Turnovers (tov_home)
The negative coefficient (–0.123) shows that turnovers reduce win probability. Each turnover decreases the odds of winning by about 11–12%, reflecting the cost of lost possessions and transition opportunities for opponents.
Assists (ast_home)
The coefficient is small (–0.011) and negative, which may seem counterintuitive. This often happens when assists are highly correlated with shooting percentage and field goals made. Once FG% is in the model, assists add little unique information, and the sign can flip due to multicollinearity. The effect is statistically significant but practically small.
Basketball interpretation
The model captures the essential logic of NBA games:
Teams win when they shoot well.
Rebounding helps secure extra possessions.
Turnovers hurt.
Assists matter, but their effect is overshadowed by shooting efficiency.
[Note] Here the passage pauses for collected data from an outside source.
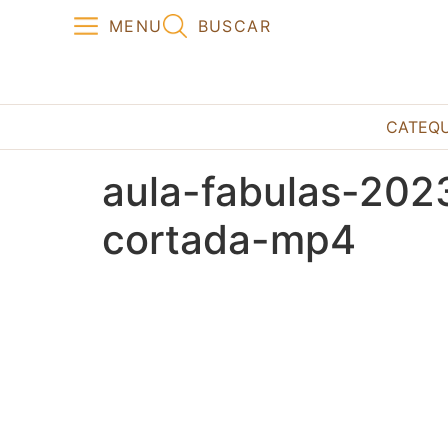
MENU
BUSCAR
CATEQ
aula-fabulas-20
cortada-mp4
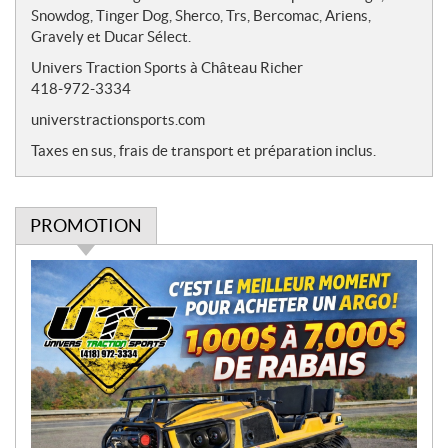
Snowdog, Tinger Dog, Sherco, Trs, Bercomac, Ariens,
Gravely et Ducar Sélect.
Univers Traction Sports à Château Richer
418-972-3334
universtractionsports.com
Taxes en sus, frais de transport et préparation inclus.
PROMOTION
P
r
o
m
o
t
i
o
n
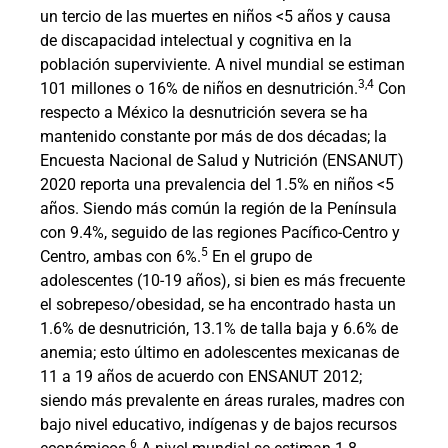
un tercio de las muertes en niños <5 años y causa
de discapacidad intelectual y cognitiva en la
población superviviente. A nivel mundial se estiman
3,4
101 millones o 16% de niños en desnutrición.
Con
respecto a México la desnutrición severa se ha
mantenido constante por más de dos décadas; la
Encuesta Nacional de Salud y Nutrición (ENSANUT)
2020 reporta una prevalencia del 1.5% en niños <5
años. Siendo más común la región de la Península
con 9.4%, seguido de las regiones Pacífico-Centro y
5
Centro, ambas con 6%.
En el grupo de
adolescentes (10-19 años), si bien es más frecuente
el sobrepeso/obesidad, se ha encontrado hasta un
1.6% de desnutrición, 13.1% de talla baja y 6.6% de
anemia; esto último en adolescentes mexicanas de
11 a 19 años de acuerdo con ENSANUT 2012;
siendo más prevalente en áreas rurales, madres con
bajo nivel educativo, indígenas y de bajos recursos
6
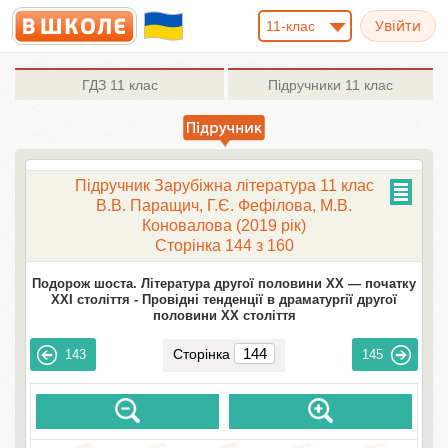
11-клас
ГДЗ
11 клас
Підручники
11 клас
Підручник Зарубіжна література 11 клас
В.В. Паращич, Г.Є. Фефілова, М.В.
Коновалова (2019 рік)
Сторінка 144 з 160
Подорож шоста. Література другої половини XX — початку
XXI століття -
Провідні тенденції в драматургії другої
половини XX століття
Сторінка
143
145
Scoring Inside, Outside, and Protecting the Ball
We just saw how much of an impact good shooting and taking care of the ball can have on an ability to win games, but let’s take that one step further by breaking down the offensive side of the ball even more. The analytics revolution within the game of basketball has prioritized one thing: efficiency. That has manifested itself both in shot type and location with teams being inclined to focus their attention on shots with higher expected point values (three point shots due to their point allocation and shots in the painted area due to their high efficiency). So, if we were to focus on these two areas, the paint and the shots from three, while also taking into account possessions that result in turnovers, would we see an accurate prediction of a team’s points or are teams still focusing on the mid range and free throw shot as well?
Creating the Model
Call:
lm(formula = pts_home ~ fg3m_home + pts_paint_home + tov_home,
data = NBA_Data2)
Residuals:
Min 1Q Median 3Q Max
-31.686 -5.818 -0.301 5.481 42.855
Coefficients:
Estimate Std. Error t value Pr(>|t|)
(Intercept) 64.364455 0.430752 149.42 <2e-16 ***
fg3m_home 1.810308 0.016982 106.60 <2e-16 ***
pts_paint_home 0.647570 0.006905 93.79 <2e-16 ***
tov_home -0.240682 0.018320 -13.14 <2e-16 ***
---
Signif. codes: 0 '***' 0.001 '**' 0.01 '*' 0.05 '.' 0.1 ' ' 1
Residual standard error: 8.502 on 13872 degrees of freedom
Multiple R-squared: 0.6059, Adjusted R-squared: 0.6058
F-statistic: 7109 on 3 and 13872 DF, p-value: < 2.2e-16Model Explanation
This is a linear regression model predicting the home points (points scored by the home team in an NBA game) using three different variable inputs: fg3m_home (the number of three point shots the home team made), pts_paint_home (points scored in the key/paint by the home team), and tov_home (turnovers committed by the home team).
Interpreting the Coefficients
Intercept (64.36)
This is the expected number of points a home team would score if:
they made 0 threes
scored 0 points in the paint
committed 0 turnovers
This accounts for all other points a team could accumulate in a game. Two point shots accumulated outside the paint (shots made in the mid-range) and free throws are a major driver of this high number. There is also a big assumption made in this point that the home team would commit zero turnovers which is exceedingly unlikely.
Three Point Shots (1.81)
This is the largest of the coefficients and plays the biggest role within the model.
Each additional made 3‑pointer increases expected home points by about 1.81 points, holding everything else constant.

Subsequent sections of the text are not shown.